-- Task details --
Every line that contains "code" must be located and copied from the data.
--- START ---
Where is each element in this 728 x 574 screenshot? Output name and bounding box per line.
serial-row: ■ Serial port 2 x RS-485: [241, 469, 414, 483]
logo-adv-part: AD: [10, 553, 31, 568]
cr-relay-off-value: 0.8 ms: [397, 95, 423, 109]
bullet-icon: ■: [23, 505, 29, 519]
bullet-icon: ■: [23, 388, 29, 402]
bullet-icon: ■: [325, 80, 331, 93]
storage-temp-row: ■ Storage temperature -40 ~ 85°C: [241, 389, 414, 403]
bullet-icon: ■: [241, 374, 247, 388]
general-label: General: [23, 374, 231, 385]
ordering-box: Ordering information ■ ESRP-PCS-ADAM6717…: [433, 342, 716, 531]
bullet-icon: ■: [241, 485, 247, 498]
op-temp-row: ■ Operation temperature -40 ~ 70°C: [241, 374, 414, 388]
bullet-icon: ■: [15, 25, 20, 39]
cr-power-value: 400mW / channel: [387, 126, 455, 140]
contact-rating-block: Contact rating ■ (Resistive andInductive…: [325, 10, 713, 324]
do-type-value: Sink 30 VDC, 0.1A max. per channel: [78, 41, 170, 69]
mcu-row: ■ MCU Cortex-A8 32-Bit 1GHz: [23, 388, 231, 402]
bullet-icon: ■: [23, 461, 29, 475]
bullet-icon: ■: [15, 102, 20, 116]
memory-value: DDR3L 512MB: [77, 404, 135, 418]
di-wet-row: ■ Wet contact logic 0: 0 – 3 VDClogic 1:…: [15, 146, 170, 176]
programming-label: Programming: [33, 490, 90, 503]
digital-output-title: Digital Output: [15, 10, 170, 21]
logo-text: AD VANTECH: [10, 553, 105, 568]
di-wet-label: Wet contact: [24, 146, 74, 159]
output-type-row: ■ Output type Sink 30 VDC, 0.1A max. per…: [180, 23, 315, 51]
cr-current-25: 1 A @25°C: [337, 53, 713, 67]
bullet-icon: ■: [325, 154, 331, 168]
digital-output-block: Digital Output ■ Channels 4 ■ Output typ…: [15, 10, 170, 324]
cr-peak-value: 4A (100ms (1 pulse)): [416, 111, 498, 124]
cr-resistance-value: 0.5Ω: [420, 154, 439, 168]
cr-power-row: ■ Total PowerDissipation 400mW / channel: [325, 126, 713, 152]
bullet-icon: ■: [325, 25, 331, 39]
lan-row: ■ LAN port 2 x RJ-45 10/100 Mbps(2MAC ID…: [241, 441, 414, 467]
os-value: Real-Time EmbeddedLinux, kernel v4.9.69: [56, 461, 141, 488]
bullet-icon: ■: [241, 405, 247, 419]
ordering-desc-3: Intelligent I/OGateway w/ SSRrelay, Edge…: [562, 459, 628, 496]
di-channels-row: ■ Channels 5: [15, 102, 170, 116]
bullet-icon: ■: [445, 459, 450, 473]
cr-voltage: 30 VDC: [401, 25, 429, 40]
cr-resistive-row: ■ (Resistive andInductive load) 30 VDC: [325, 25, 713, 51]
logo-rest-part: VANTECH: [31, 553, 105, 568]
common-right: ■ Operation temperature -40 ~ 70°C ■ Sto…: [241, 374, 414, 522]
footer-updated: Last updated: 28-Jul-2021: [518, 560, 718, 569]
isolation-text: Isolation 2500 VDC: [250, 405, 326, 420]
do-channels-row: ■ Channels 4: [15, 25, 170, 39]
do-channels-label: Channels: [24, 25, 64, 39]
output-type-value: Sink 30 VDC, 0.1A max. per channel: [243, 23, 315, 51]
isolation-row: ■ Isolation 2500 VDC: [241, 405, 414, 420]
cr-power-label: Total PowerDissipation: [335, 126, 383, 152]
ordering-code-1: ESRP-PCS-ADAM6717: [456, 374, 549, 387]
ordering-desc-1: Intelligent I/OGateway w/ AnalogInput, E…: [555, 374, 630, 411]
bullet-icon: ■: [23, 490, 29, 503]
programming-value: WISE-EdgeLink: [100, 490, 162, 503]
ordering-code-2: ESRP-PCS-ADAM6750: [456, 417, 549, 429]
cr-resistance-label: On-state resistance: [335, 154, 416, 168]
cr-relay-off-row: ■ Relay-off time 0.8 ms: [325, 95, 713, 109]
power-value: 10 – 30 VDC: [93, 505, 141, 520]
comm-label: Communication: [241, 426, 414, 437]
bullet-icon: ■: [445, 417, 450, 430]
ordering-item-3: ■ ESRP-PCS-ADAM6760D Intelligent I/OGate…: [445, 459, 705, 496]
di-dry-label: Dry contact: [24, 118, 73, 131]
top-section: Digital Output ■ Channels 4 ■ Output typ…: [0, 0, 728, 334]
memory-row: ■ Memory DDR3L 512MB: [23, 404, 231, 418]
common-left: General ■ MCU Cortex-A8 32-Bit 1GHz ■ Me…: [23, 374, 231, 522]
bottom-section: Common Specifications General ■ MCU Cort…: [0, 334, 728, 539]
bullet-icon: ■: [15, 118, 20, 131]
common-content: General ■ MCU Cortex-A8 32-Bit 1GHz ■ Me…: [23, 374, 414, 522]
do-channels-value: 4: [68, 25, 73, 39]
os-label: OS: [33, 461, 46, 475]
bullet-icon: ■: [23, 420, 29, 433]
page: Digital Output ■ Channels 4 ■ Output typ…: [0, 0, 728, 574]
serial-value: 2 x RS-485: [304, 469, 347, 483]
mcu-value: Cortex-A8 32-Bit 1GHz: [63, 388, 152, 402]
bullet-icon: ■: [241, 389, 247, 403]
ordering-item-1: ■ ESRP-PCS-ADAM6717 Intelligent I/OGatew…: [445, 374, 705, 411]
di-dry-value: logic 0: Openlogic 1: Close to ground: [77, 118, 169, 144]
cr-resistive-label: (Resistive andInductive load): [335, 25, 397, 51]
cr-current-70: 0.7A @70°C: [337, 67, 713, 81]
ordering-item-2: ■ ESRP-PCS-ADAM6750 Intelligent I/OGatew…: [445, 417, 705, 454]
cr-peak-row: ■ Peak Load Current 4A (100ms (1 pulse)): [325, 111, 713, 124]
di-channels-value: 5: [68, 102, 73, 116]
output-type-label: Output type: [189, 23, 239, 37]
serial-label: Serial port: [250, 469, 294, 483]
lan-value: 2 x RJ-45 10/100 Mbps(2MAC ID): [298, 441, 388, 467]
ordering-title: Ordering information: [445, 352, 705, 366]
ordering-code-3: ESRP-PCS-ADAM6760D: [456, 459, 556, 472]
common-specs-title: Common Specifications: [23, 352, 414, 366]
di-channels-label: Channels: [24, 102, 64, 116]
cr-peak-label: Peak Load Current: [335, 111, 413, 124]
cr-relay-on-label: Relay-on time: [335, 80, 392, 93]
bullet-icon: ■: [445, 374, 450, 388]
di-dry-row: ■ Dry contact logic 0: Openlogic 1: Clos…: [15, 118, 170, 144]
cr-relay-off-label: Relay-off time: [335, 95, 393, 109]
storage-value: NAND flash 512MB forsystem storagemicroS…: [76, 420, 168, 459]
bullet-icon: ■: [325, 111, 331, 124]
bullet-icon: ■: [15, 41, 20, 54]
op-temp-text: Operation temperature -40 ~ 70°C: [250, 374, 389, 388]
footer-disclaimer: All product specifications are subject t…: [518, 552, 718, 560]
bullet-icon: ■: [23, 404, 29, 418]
--- END ---
-- Solution for this task --
ordering-code-1: ESRP-PCS-ADAM6717: [456, 374, 549, 387]
ordering-code-2: ESRP-PCS-ADAM6750: [456, 417, 549, 429]
ordering-code-3: ESRP-PCS-ADAM6760D: [456, 459, 556, 472]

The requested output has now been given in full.